Een paar maanden later brak de regentijd aan. Het pad in de mijn werd slipperig en op een gegeven moment terwijl wij ertszakken naar boven droegen, verloor een van de meisjes aan mijn ketting groep haar voeting en viel naar beneden. Zij sleurde de volgende mee en die de volgende en zo denderden en gleden wij allemaal omlaag. Toen wij eindelijk ergens halverwege de helling to stilstand kwamen waren twee van ons dood, twee andere hadden gebroken botten, en nog een andere zat onder het bloed omdat haar halve huid was weggeschuurd. Zelf had ik niets, afgezien van want kleine schaafwonden. De beulen kwamen kijken. Degenen van ons die het overleefd hadden moesten de doden en zwaargewonden naar boven slepen. Daar werden zij weggevoerd. In die tijd had ik nog geen idee wat zij met hen deden, maar dat zou ik later nog wel eens uitvinden. Vervolgens werden wij gefolterd, alsof het onze fout was dat het nu dode meisje gevallen was, en wij werden naar beneden gestuurd, dit keer om daar te blijven. In de mijnen gaat het erg toe. De meeste meisjes worden bij een ertsader vastgeketend en moeten dan de rotsen uitschrapen. Zij worden alleen maar losgemaakt, om een eind verder weer vastgeketend te worden, als zij de rotsen in hun buurt zo uitgeschraapt hebben dat zij er niet meer bij kunnen. Voor de rest werken, eten, poepen en slapen zij op dezelfde plek. Ik geloof niet dat iemand het daar langer dan een jaar uithoudt. Het is er heet en bedompt. Jij bent altijd nat van het zweet, want ventilatie is er maar nauwelijks, en daardoor eeuwig bedekt met stof. Ik werd te werk gezet in een afdeling waar enige tijd geleden een instorting has plaatsgevonden. Verscheidene keren maakte ik het mee dat wij bij het schrapen op een half vergaan lijk stootten. De stank maakte dat meteen duidelijk. De beulen werden kwaad en sloegen ons, alsof het onze fout was dat wij een dood meisje hadden gevonden. Wij moesten haar dan uitgraven en opzij slepen zodat andere slavinnen, die het transport moesten doen, haar konden wegslepen.

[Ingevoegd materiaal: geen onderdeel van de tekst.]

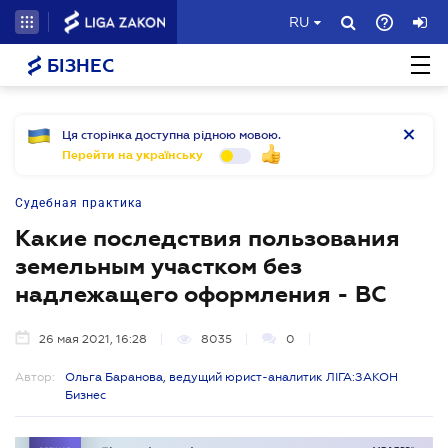
RU
БІЗНЕС
Ця сторінка доступна рідною мовою.
Перейти на українську
Судебная практика
Какие последствия пользования
земельным участком без
надлежащего оформления - ВС
26 мая 2021, 16:28
8035
0
Автор:
Ольга Баранова, ведущий юрист-аналитик ЛІГА:ЗАКОН
Бизнес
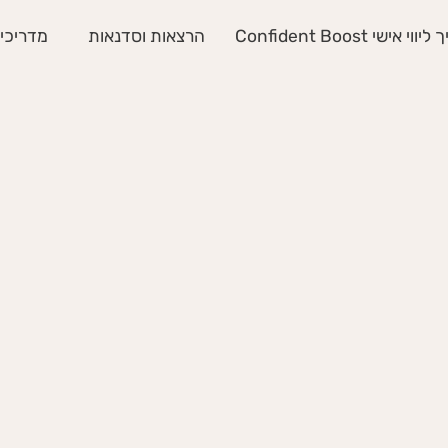
י אישי Confident Boost
הרצאות וסדנאות
מדריכים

Hoe lang ik daar op de bodem van de mijn heb doorgebracht, erts uitgraven, weet ik niet. Daglicht drong daar niet door en de lampen brandden voortdurend. Misschien verscheidene maanden, misschien wel een jaar. Maar nee, dat denk ik niet. Onverwachts op een dag kwam een opperbeul de mijn in en vroeg de lagere beulen waar slavin 2892 was.
De schrik sloeg mij om het lijf toen ik dat hoorde. Als zij mij speciaal wilden hebben, wat ging er gebeuren? Een speciale foltering? Aarzelend stond ik op. Een beul kwam naar voren. Met een natte doek veegde hij ruw het gruis van mijn buik, zodat mijn nummer te lezen was.

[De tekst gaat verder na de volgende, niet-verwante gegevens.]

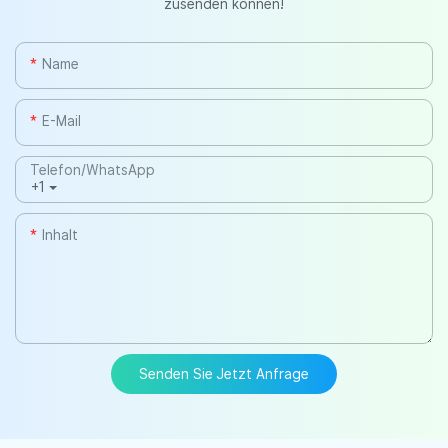
zusenden können!
Name
E-Mail
Telefon/WhatsApp
+1
Inhalt
Senden Sie Jetzt Anfrage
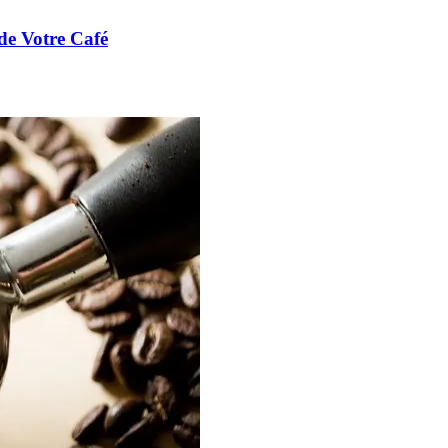
de Votre Café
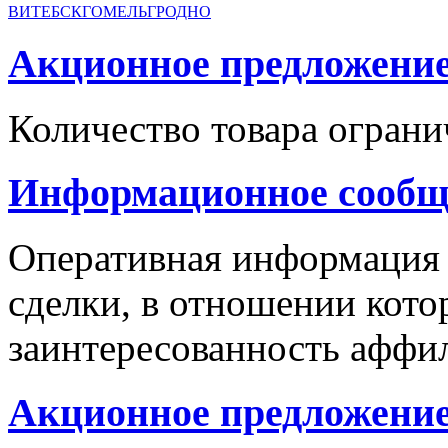
ВИТЕБСК
ГОМЕЛЬ
ГРОДНО
Акционное предложение с
Количество товара ограни
Информационное сообщ
Оперативная информация
сделки, в отношении кото
заинтересованность аффи
Акционное предложение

«He, zij is een blanke, dat wist ik helemaal niet» zei hij nog.
«Nou de komputer wist het wel, en daarom hebben wij haar nodig» snauwde de opperbeul.
Ik werd van de slaven ketting losgemaakt, mijn polzen werden op mijn rug aan elkaar gebonden, en een dunne ketting aan mijn neusring gehaakt.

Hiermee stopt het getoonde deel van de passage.